Sembari berjalan mencari WC umum, saya berbisik di telinya, “Sekalian kita cari tempat buat ngentot ya, Mbak? Mau nggak?”
“Nanti saya hamil!” jawabnya.
“Saya keluarkan di luar…” jawab saya.
“Kita cari tempat…” kata saya senang sekali sewaktu saya melihat sopir bus kami sedang duduk minum kopi di warung dengan beberapa sopir bus sambil merokok, berarti bus akan berhenti lama.
Saya berhasil mendapatkan WC. Saya tidak peduli dengan penumpang lain yang lagi cuci muka atau merokok di dekat WC. Mereka tidak mungkin akan menyangka kami mencari tempat untuk ngentot, soalnya si Mbak membawa anaknya masuk ke WC. Saya kunci pintu.
Sembari menggendong anaknya si Mbak menghadapkan pantatnya ke kontol saya. Satu tangannya bertumpu di dinding WC. Saya menghujamkan kontol saya ke lubang memek si Mbak dari belakang, lalu saya setubuhi lubang memeknya menggenjot secepat-cepatnya supaya air mani saya cepat keluar. Urusan nikmat, urusan kedua. Yang penting saya berhasil menyetubuhi wanita berjilbab ini.
Saya hujamkan sedalam-dalamnya kontol saya ke lubang memek si Mbak saat air mani saya mau keluar. CROOOTTTT…. CRROOOTTTT…. CRROOTTTT…. setelah saya tumbahkan air mani saya di rahimnya, secepatnya saya cabut kontol saya.
“Uughhh… Bapak, tadi katanya nggak mau keluar di dalam!” omel si Mbak.

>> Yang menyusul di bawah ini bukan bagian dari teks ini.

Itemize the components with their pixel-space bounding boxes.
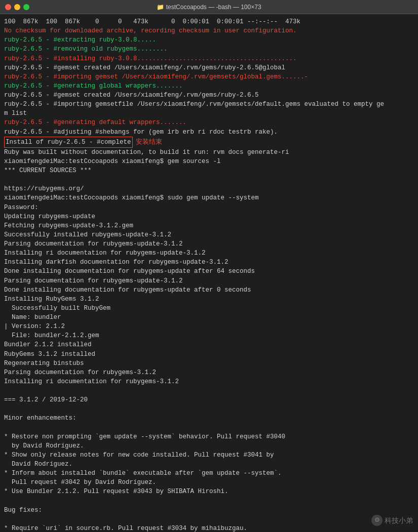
terminal-line: ruby-2.6.5 - #extracting ruby-3.0.8..... [4,35,414,45]
terminal-line: Regenerating binstubs [4,359,414,368]
terminal-line [4,497,414,506]
terminal-line: Ruby was built without documentation, to… [4,148,414,157]
terminal-line: * Use Bundler 2.1.2. Pull request #3043 … [4,487,414,496]
watermark: ⚙ 科技小弟 [371,515,413,526]
terminal-line: Parsing documentation for rubygems-updat… [4,239,414,249]
terminal-line: RubyGems 3.1.2 installed [4,350,414,359]
terminal-line: David Rodríguez. [4,460,414,469]
terminal-line: Fetching rubygems-update-3.1.2.gem [4,221,414,230]
terminal-line: Bundler 2.1.2 installed [4,340,414,349]
terminal-line: * Require `uri` in source.rb. Pull reque… [4,524,414,532]
maximize-button[interactable] [23,4,29,10]
watermark-text: 科技小弟 [385,515,413,525]
terminal-line: * Show only release notes for new code i… [4,451,414,460]
close-button[interactable] [5,4,11,10]
terminal-line: *** CURRENT SOURCES *** [4,166,414,175]
terminal-line: Installing ri documentation for rubygems… [4,249,414,258]
terminal-line: No checksum for downloaded archive, reco… [4,26,414,35]
window-controls[interactable] [5,4,29,10]
install-complete-line: Install of ruby-2.6.5 - #complete安装结束 [4,137,414,148]
terminal-window[interactable]: 100 867k 100 867k 0 0 473k 0 0:00:01 0:0… [0,14,418,532]
terminal-line: Pull request #3042 by David Rodríguez. [4,478,414,487]
window-title: 📁 testCocoapods — -bash — 100×73 [157,4,261,11]
terminal-content: 100 867k 100 867k 0 0 473k 0 0:00:01 0:0… [4,17,414,532]
terminal-line: Installing RubyGems 3.1.2 [4,295,414,304]
terminal-line: ruby-2.6.5 - #installing ruby-3.0.8.....… [4,54,414,63]
terminal-line: Bug fixes: [4,506,414,515]
terminal-line [4,404,414,414]
install-complete-text: Install of ruby-2.6.5 - #complete [4,137,133,148]
terminal-line [4,175,414,184]
terminal-line: by David Rodríguez. [4,441,414,451]
terminal-line: xiaomifengdeiMac:testCocoapods xiaomifen… [4,193,414,202]
minimize-button[interactable] [14,4,20,10]
terminal-line: Successfully built RubyGem [4,304,414,313]
terminal-line: Done installing documentation for rubyge… [4,285,414,295]
terminal-line: * Restore non prompting `gem update --sy… [4,432,414,441]
terminal-line: Minor enhancements: [4,414,414,423]
terminal-line: === 3.1.2 / 2019-12-20 [4,395,414,404]
terminal-line: Password: [4,203,414,212]
terminal-line: File: bundler-2.1.2.gem [4,331,414,340]
terminal-line [4,386,414,395]
terminal-line: ruby-2.6.5 - #gemset created /Users/xiao… [4,91,414,100]
terminal-line: Successfully installed rubygems-update-3… [4,230,414,239]
terminal-line: * Inform about installed `bundle` execut… [4,469,414,478]
terminal-line: ruby-2.6.5 - #importing gemsetfile /User… [4,100,414,109]
terminal-line: Name: bundler [4,313,414,322]
terminal-line: ruby-2.6.5 - #adjusting #shebangs for (g… [4,128,414,137]
terminal-line: ruby-2.6.5 - #generating default wrapper… [4,118,414,127]
terminal-line: xiaomifengdeiMac:testCocoapods xiaomifen… [4,157,414,166]
watermark-icon: ⚙ [371,515,383,526]
terminal-line: ruby-2.6.5 - #generating global wrappers… [4,81,414,91]
terminal-line: | Version: 2.1.2 [4,322,414,331]
terminal-line: https://rubygems.org/ [4,184,414,193]
terminal-line: Updating rubygems-update [4,212,414,221]
chinese-badge: 安装结束 [136,137,162,147]
terminal-line: m list [4,109,414,118]
terminal-line [4,423,414,432]
terminal-line: ruby-2.6.5 - #importing gemset /Users/xi… [4,72,414,81]
terminal-line: ruby-2.6.5 - #removing old rubygems.....… [4,45,414,54]
terminal-line: Done installing documentation for rubyge… [4,267,414,276]
terminal-line: Parsing documentation for rubygems-updat… [4,276,414,285]
terminal-line: 100 867k 100 867k 0 0 473k 0 0:00:01 0:0… [4,17,414,26]
terminal-line: Parsing documentation for rubygems-3.1.2 [4,368,414,377]
terminal-line: Installing darkfish documentation for ru… [4,258,414,267]
title-bar: 📁 testCocoapods — -bash — 100×73 [0,0,418,14]
terminal-line: Installing ri documentation for rubygems… [4,377,414,386]
terminal-line [4,515,414,524]
terminal-line: ruby-2.6.5 - #gemset created /Users/xiao… [4,63,414,72]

Saya tidak cuci lagi kontol saya meskipun berbau memeknya si Mbak. Saya keluar dari WC, lalu pindah ke WC lain mencuci kontol saya. Setelah itu, saya tidak menunggu si Mbak lagi. Saya kembali ke bus, ternyata si Mbak sudah berada di dalam bus.
“Tadi saya cari, kemana?” ia bertanya pada saya.
“Minum kopi,” jawab saya.
Ia memegang tangan saya, saya biarkan. “Pak, marah ya?”
“Nggak,” jawab saya. “Habis ngentot, ngantuk!”
Kemudian tangannya meraba-raba celana saya dan jari jemarinya memijit-mijit kontol saya. “Sini keluarin, saya kocok!” katanya setelah bus melaju lagi dan lampu dimatikan.
Saya melihat jam di hape saya sudah hampir jam 1 pagi. Tidak terasa. Saya buka ritsleting celana saya, dan saya keluarkan kontol saya. Si Mbak meremas-remas kontol saya sampai tegang lagi. Ia mencium pipi saya. “Pak, mau ngisep tetek?” ia berbisik di telinga saya.
Si Mbak mengeluarkan teteknya dari bajunya. Saya hisap air “susu murni” itu. Sewaktu bus berhenti lagi, saya ngajak si Mbak ngentot lagi di WC.
Sekitar jam 4 pagi, si Mbak turun di terminal Banjar. Petualangan seks saya di dalam bus berakhir!